I had some of the same concerns going into our first delivery. It was a big question with our obstetrician - do we disclose our history of childhood sexual abuse, and beyond that, do we disclose that we're multiple.

In that previous case we compromised: I put on our forms that we have a history of childhood sexual abuse and that we had some post-traumatic stress disorder symptoms that we had received treatment for. That, I figured, was enough of a flag that if we, or Carl, had to say during labour that it was just too difficult, we would have given enough information for people to react appropriately. I thought it was an excellent compromise.

That was before we went through labour, of course. Now that we have I have to say that I am one hundred times more concerned - both with people being aware of the dissociation so that they can ask the right questions, but also with what the consequences of providing that information could be. (Which probably means I'll end up saying the same thing, but doesn't prevent me from worrying about it.)

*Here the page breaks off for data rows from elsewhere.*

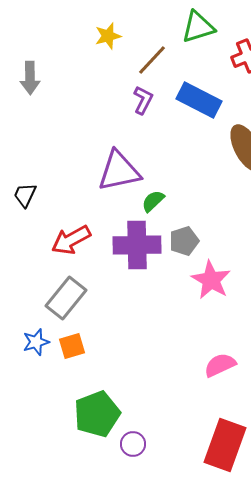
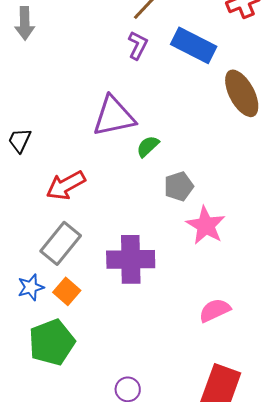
purple cross: (137, 245) -> (131, 259), moved
orange square: (72, 346) -> (67, 291), turned -32
green pentagon: (97, 414) -> (52, 342), moved

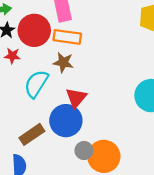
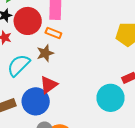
orange rectangle: (67, 37) -> (53, 33), size x0.7
brown star: (63, 62) -> (45, 53), turned 30

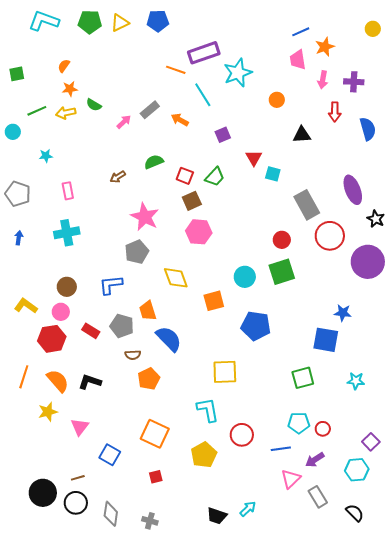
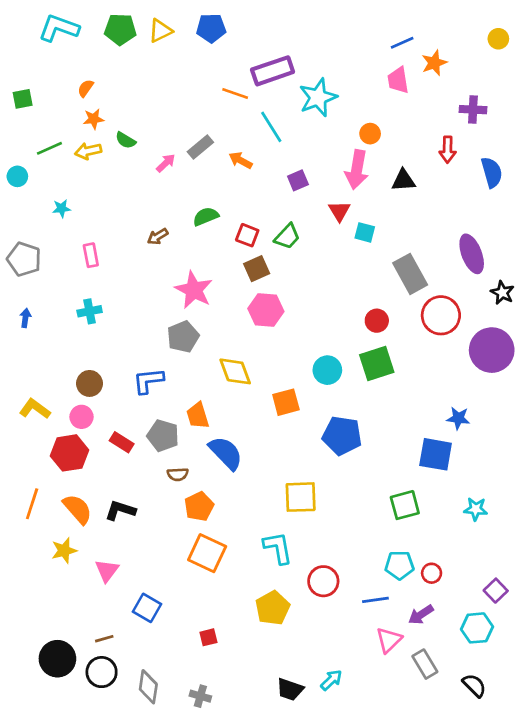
pink arrow: (323, 80) -> (357, 170), moved, size x1.6
cyan cross: (67, 233) -> (90, 311), size x0.7
orange square: (155, 434) -> (207, 553), moved

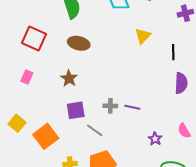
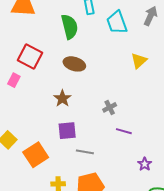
pink rectangle: (27, 77) -> (14, 80), moved
gray cross: (110, 106) -> (110, 107), moved, turned -32
gray line: (95, 130) -> (85, 152), turned -30

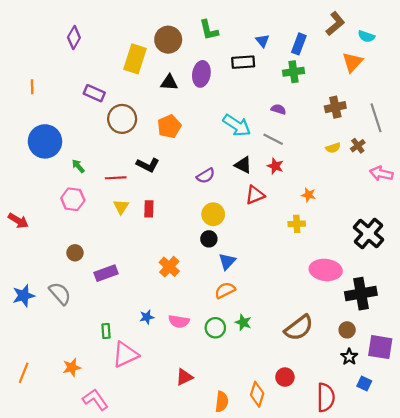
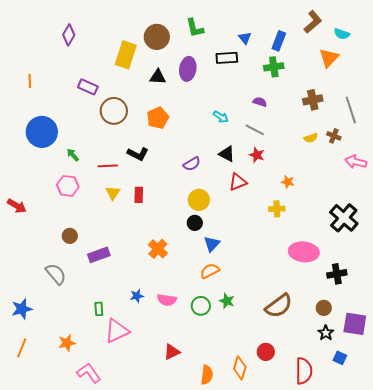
cyan arrow: (237, 125) -> (221, 117), size x0.6
brown cross: (358, 146) -> (334, 136), turned -32
black cross: (361, 294) -> (337, 274), size x0.7
blue star: (24, 296) -> (22, 309), moved

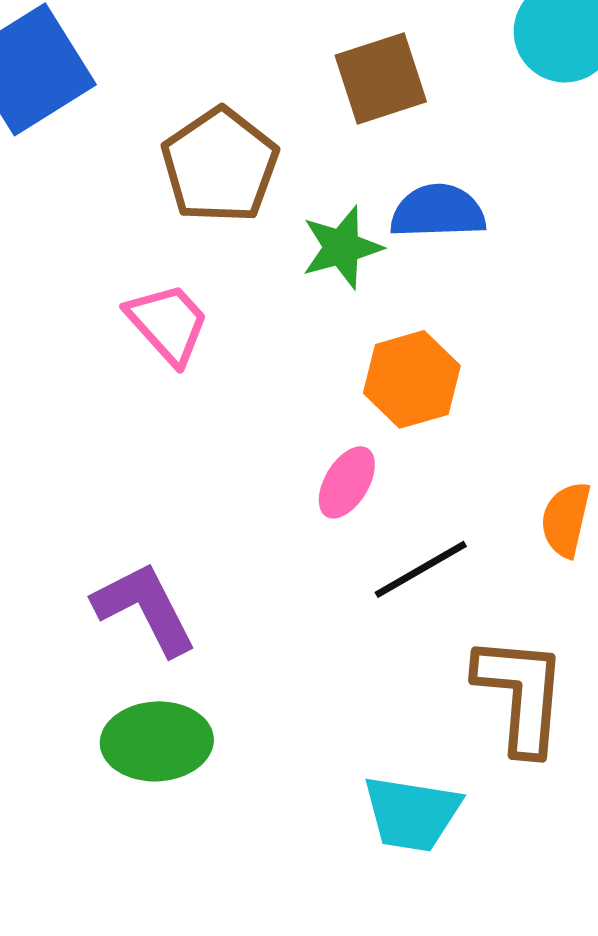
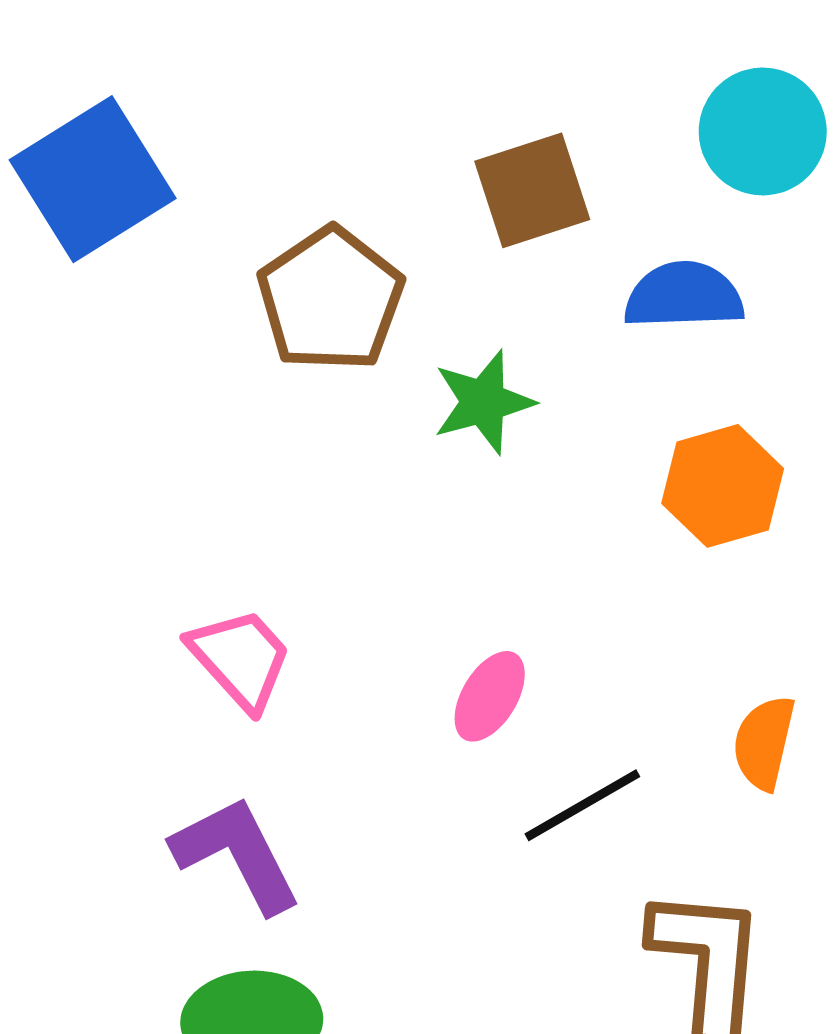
blue semicircle: (438, 211) -> (684, 296), moved
pink trapezoid: (168, 323) -> (240, 659), moved
orange hexagon: (412, 379) -> (723, 486), moved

And that's the thing. We weren't tv-style-spectacularliciously crazy. No one abreacted a rape (that's where someone thinks they are being raped regardless of what's really going on, a flashback on acid). But looking back I think we probably were too calm and too compliant and too shut down (that's the less spectacular, probably more common form of dissociation: gee, as a 6 year old we could be quiet during all kind of shit). I know we were when we started to ask for a c-section. I know what came out of my mouth was a teary voiced "I really want a c-section now" rather than "get the fucking doctor in here to do a c-section because I am not fucking pushing anymore!!"

And part* of that was because, to be blunt with you all my dear audience, some of us have been carefully trained over years to be calm and compliant in very awful situations particularly physical pain in the genital region. And those people were around. And where staff might expect the person they'd been talking to a few hours before about an epidural to be able to say "hey this is not going well," they weren't precisely speaking to the exact same person.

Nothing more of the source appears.